The advertisement was for one of the commercial breakfast chatter shows nobly offering itself as the coordinator, in partnership with the ‘Queensland Government’, of mobilizing an ‘army of tradies’ for the State’s reconstruction.

Just in case it isn’t plain enough to anyone but me, it’s a crass and nauseating stunt.  The ‘army of tradies’ will naturally flock to where the work is without any coordination effort.  It’s called supply and demand and it’s worked without any help from the media or government for hundreds of years.

Those who nevertheless participate in the circus will be motivated mostly by the offer of getting their 15 minutes of fame.  The TV channel will get endless hours of cheap and nasty programming — no talent or production values needed or paid for.  The Bligh Government gets free publicity for ‘supporting’ the ‘initiative’, thus appearing to be doing something when it really isn’t.

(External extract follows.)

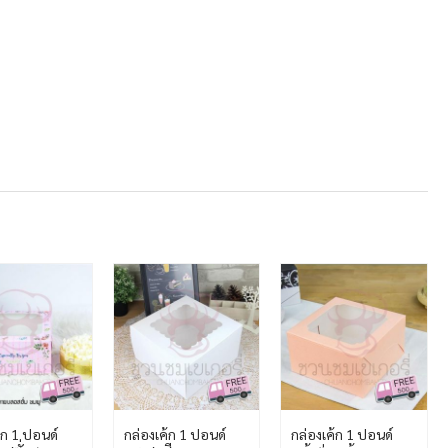
้ก 1 ปอนด์
กล่องเค้ก 1 ปอนด์
กล่องเค้ก 1 ปอนด์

I hope this repulsive trivialization fails miserably to attract the audience numbers being angled for, and that both the TV channel and the State Government get sued if and when shonky work is done by tradespeople whose only goal is to get onto TV.

The whole things reminds me again of how the entire disaster was turned into a sickening media spectacle by politicians, from whom that is to be expected, and by ‘journalists’, a profession that seems these days to be comprised largely of individuals who have had consciences, judgement and any sense of professionalism surgically excised.

During the emergency, when I was actually looking for useful information relevant to avoiding harm, helping others and planning ahead, I was struck by how little difference there was between the commercial news media and the public broadcaster, the ABC, in how tragedy has been trivialized by being abstracted into a series of cameos about heroes, villains, battlers and ‘courageous’ leaders.  Looking at that abstraction it becomes clear that the nation’s journalists are unable to make sense of the disaster without drawing on trite myths and stereotypes.  What is missing entirely is a sense of proportion, realistic assessment and reflection on the difference between rhetoric and clichés on one hand, and stark realities on the other.

In that way, ordinary people doing relatively sensible things, the way they always do, become heroes.  No gripe about that so much as the contrast that inevitably becomes necessary with ‘villains’.  People who dared to venture out into flooded streets despite being ordered not to by police.  The idea that we have all become passive bystanders paralysed and ineffective in the face of adversity clearly beyond anyone’s control, particularly that of the police, is a dangerous myth that creates and perpetuates that other self-serving myth: only the police are equipped to handle any kind of emergency, and therefore we need to fund ever greater numbers of them.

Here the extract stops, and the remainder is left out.